About this exercise
Report each line of the entries that contains the word "ELLE", copied in full.

Information supplied
┄┄┄┄┄┄
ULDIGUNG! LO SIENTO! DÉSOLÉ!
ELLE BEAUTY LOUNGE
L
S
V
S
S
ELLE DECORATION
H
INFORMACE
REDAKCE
┄┄┄┄┄┄
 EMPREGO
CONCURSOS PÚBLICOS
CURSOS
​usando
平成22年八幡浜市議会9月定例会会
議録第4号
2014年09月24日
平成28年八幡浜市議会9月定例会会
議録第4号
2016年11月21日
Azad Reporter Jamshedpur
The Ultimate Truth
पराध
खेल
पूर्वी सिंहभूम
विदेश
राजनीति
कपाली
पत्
┄┄┄┄┄┄
Answer to this exercise
ELLE BEAUTY LOUNGE
ELLE DECORATION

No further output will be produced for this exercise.